Author/s: Updated by Lori Lake
This indicator reflects the number and proportion of schools with adequate sanitation facilities. “Type of toilet” is used as proxy for “adequate sanitation”. For the purposes of this indicator, basic sanitation facilities include flush toilets, ventilated improved pit latrines (VIPs) and Enviroloos. Inadequate sanitation facilities include ordinary pit latrines, buckets or no toilets.
The Department of Water Affairs and Forestry (DWAF) considers flush toilets, ventilated pit latrines (VIP) and Enviroloos (urine-diversion or composting toilets) as acceptable sanitation facilities.1 While most people prefer flush toilets, VIPs and Enviroloos offer a safe and healthy alternative in areas where there is not enough water or suitable infrastructure to support waterborne sanitation. Ordinary pit latrines and bucket toilets are considered inadequate as they fail to stop flies and other pests spreading germs.
In 2006, 61% of schools (15,258 institutions) had acceptable sanitation on site. Forty percent (9,992 schools) had flush toilets and 21% (5,266) had VIPs or Enviroloos. Nearly four out of every 10 schools had unacceptable sanitation – mostly in the form of ordinary pit latrines, although nearly 1,400 schools used the bucket system or had no toilets on site at all.
Service provision shows a clear rural-urban bias. Predominantly urban provinces such as Gauteng and the Western Cape have the highest proportion of schools using flush toilets at 94% and 97% respectively. Schools using dry sanitation options such as VIPs and Enviroloos are concentrated in predominantly rural provinces such as Limpopo (39%), KwaZulu-Natal (30%), Mpumalanga (20%) and Eastern Cape (19%).
Service delivery is poorest in rural provinces.

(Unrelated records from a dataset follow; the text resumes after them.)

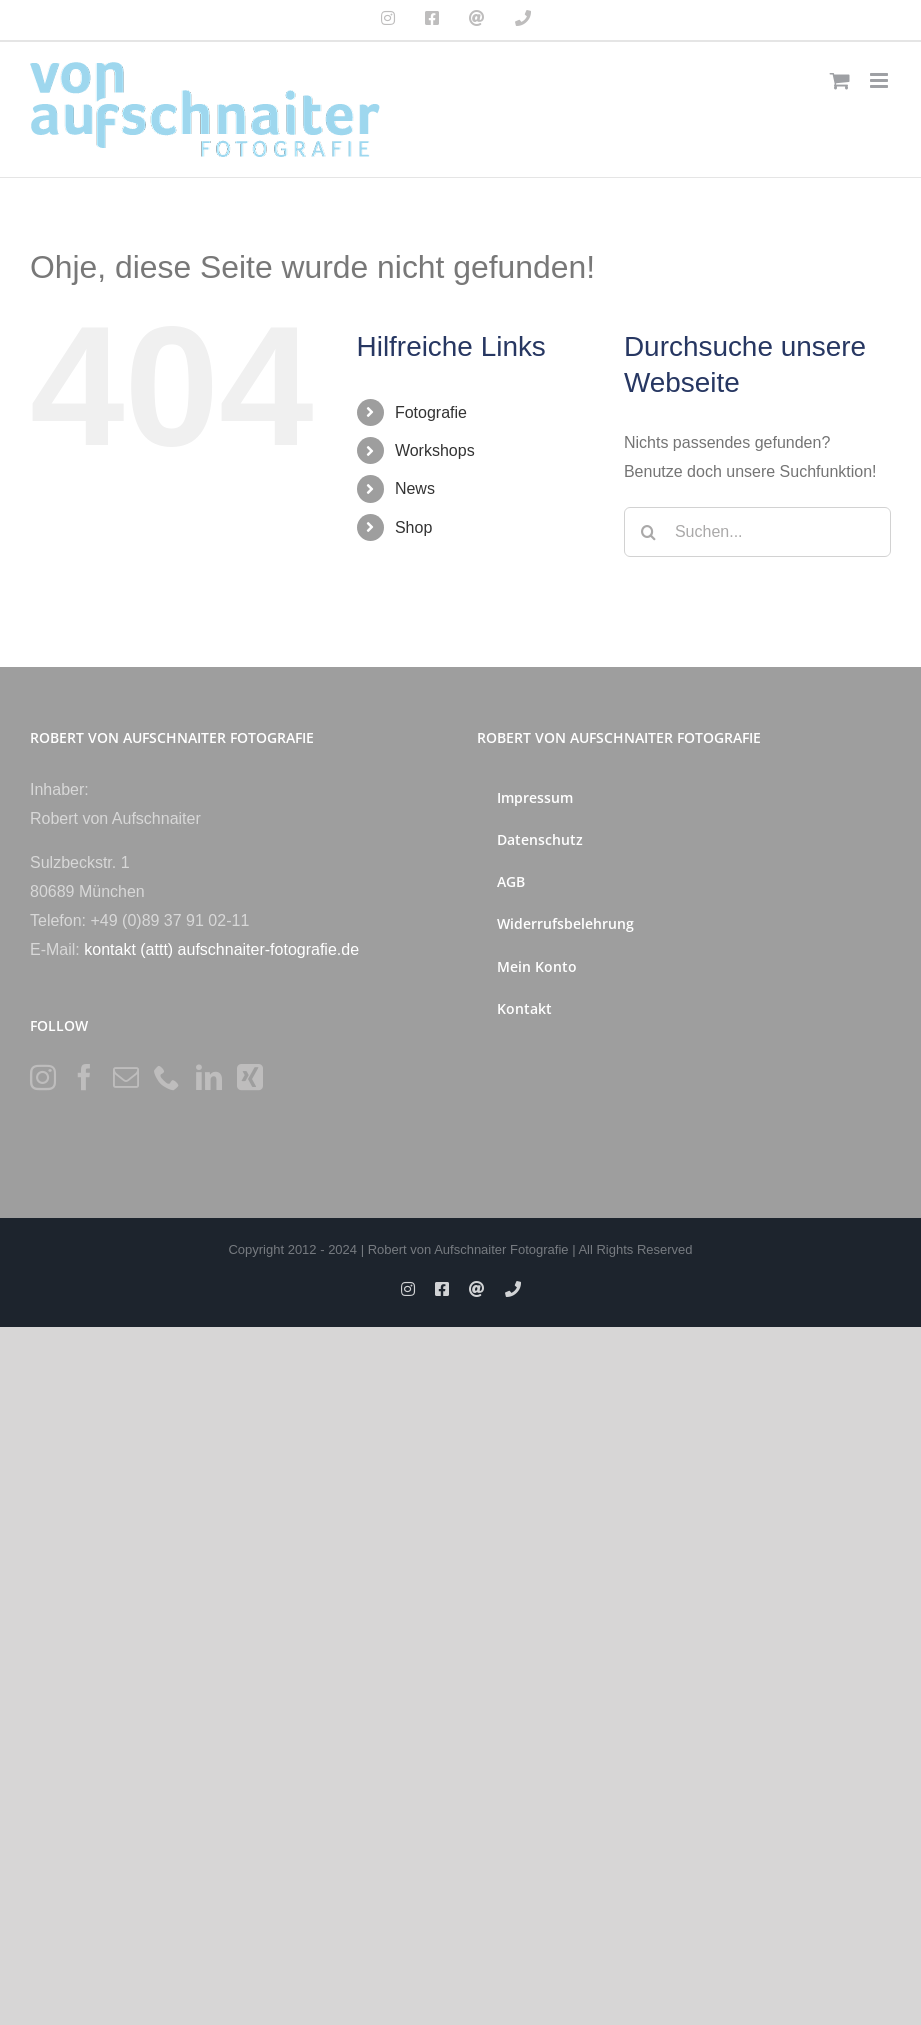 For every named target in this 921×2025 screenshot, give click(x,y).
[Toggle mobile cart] (840, 80)
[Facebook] (84, 1077)
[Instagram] (43, 1077)
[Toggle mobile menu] (880, 80)
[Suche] (649, 532)
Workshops (435, 450)
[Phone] (167, 1077)
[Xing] (250, 1077)
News (415, 488)
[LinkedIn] (209, 1077)
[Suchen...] (757, 532)
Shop (413, 527)
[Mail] (126, 1077)
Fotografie (431, 412)
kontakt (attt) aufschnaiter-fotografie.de (221, 949)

High proportions of schools using ordinary pit latrines are found in the Eastern Cape (50%), KwaZulu-Natal (39%), Limpopo (39%), Free State (34%) and Northern Cape (32%). Eastern Cape has the highest proportion of schools that have no toilets at all or are using the bucket system (11%).
Although the overall figures seem positive, it is unclear how many children are attending schools with adequate sanitation, and whether the facilities meet the needs of the children. The Department of Education does report on learner-to-toilet ratios, but is currently using a minimum standard of 50:1. This falls well below the minimum standard, recommended by the DWAF, of 25 learners to one toilet and/or urinal. These figures also do not indicate whether facilities are clean, hygienic and in working order. It is important that sufficient funds are allocated to ensure that sanitation facilities are used and maintained correctly, and that emergency and structural repairs are carried out.
Access to flush toilets appears to have improved slightly from 1996 to 2006. In 1996, only 33% of schools had access to flush toilets according to the School Register of Needs. The next survey, in 2000, found that 38% of schools had flush toilets. The National Educational Infrastructure Management System (NEIMS) reports that 40% of schools had flush toilets in 2006. These results suggest an improvement of less than 10 percentage points over a 10-year period, with the majority of schools still without flush toilet facilities. Conversely, the number of schools without access to sanitation appears to have decreased over the 10-year period. It is not possible to compare trends for acceptable and unacceptable sanitation, as data for VIPs, Enviroloos and pit latrines are not disaggregated for 1996 and 2000.
On the whole, it appears that children’s access to basic sanitation facilities at schools has improved since 1996, but this is not enough considering that nearly 40% of schools still had inadequate sanitation in 2006. Sanitation is not simply about access to safe and appropriate toilets; it also includes personal hygiene practices. Access to water is therefore an essential component of effective sanitation and this has also shown improvement since 1996.
The NEIMS report notes: “These statistics should not be interpreted to mean that infrastructures are either at the appropriate level of service or in an acceptable condition.”
The National Education Infrastructure Management System (NEIMS, 2006) collected information from 30,117 education sites comprising public schools, public early childhood education centres, public ELSEN centres (Exceptional Learners with Special Education Needs), public Adult Basic Education Training centres and educational offices operated by the Department of Education. Of these education sites, 25,145 were public schools. Independent schools were excluded from the assessments, or specified separately.
Information on the data collection processes is not readily available, therefore the quality of the data cannot be easily ascertained.
The Department of Education (2007) provides the following caveats:
• The master list of education sites is regularly improved and may change as new schools are established.
• There have been differences in the definition of various parameters from previous School Register of Needs assessments. These include level of water supply and type of sanitation.